> Problem to work on
An exact repetition of the listing is required.
————
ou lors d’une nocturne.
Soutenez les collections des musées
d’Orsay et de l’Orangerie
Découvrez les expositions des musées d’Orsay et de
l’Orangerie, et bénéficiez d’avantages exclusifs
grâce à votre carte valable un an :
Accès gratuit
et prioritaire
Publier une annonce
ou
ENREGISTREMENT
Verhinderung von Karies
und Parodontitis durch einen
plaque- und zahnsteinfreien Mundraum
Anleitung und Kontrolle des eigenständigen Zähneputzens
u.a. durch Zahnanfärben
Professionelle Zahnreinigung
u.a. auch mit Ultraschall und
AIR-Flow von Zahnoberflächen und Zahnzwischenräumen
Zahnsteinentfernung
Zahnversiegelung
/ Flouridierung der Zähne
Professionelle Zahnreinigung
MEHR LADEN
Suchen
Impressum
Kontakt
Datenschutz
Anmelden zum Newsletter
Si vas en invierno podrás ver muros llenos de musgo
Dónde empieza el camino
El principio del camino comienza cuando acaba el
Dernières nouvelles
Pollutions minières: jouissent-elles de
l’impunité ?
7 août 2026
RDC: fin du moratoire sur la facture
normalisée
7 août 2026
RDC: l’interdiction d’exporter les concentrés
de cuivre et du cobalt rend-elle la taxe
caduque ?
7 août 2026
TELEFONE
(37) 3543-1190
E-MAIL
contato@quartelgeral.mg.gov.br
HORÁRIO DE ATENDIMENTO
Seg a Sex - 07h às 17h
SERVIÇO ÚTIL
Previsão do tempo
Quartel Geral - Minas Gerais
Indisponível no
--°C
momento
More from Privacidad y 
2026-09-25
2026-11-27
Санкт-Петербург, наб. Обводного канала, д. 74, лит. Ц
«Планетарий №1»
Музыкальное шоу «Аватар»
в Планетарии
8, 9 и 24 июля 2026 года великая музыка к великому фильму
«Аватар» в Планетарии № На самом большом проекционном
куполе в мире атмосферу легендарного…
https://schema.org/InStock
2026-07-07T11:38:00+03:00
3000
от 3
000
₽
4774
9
————
> Solution to this task
ou lors d’une nocturne.
Soutenez les collections des musées
d’Orsay et de l’Orangerie
Découvrez les expositions des musées d’Orsay et de
l’Orangerie, et bénéficiez d’avantages exclusifs
grâce à votre carte valable un an :
Accès gratuit
et prioritaire
Publier une annonce
ou
ENREGISTREMENT
Verhinderung von Karies
und Parodontitis durch einen
plaque- und zahnsteinfreien Mundraum
Anleitung und Kontrolle des eigenständigen Zähneputzens
u.a. durch Zahnanfärben
Professionelle Zahnreinigung
u.a. auch mit Ultraschall und
AIR-Flow von Zahnoberflächen und Zahnzwischenräumen
Zahnsteinentfernung
Zahnversiegelung
/ Flouridierung der Zähne
Professionelle Zahnreinigung
MEHR LADEN
Suchen
Impressum
Kontakt
Datenschutz
Anmelden zum Newsletter
Si vas en invierno podrás ver muros llenos de musgo
Dónde empieza el camino
El principio del camino comienza cuando acaba el
Dernières nouvelles
Pollutions minières: jouissent-elles de
l’impunité ?
7 août 2026
RDC: fin du moratoire sur la facture
normalisée
7 août 2026
RDC: l’interdiction d’exporter les concentrés
de cuivre et du cobalt rend-elle la taxe
caduque ?
7 août 2026
TELEFONE
(37) 3543-1190
E-MAIL
contato@quartelgeral.mg.gov.br
HORÁRIO DE ATENDIMENTO
Seg a Sex - 07h às 17h
SERVIÇO ÚTIL
Previsão do tempo
Quartel Geral - Minas Gerais
Indisponível no
--°C
momento
More from Privacidad y 
2026-09-25
2026-11-27
Санкт-Петербург, наб. Обводного канала, д. 74, лит. Ц
«Планетарий №1»
Музыкальное шоу «Аватар»
в Планетарии
8, 9 и 24 июля 2026 года великая музыка к великому фильму
«Аватар» в Планетарии № На самом большом проекционном
куполе в мире атмосферу легендарного…
https://schema.org/InStock
2026-07-07T11:38:00+03:00
3000
от 3
000
₽
4774
9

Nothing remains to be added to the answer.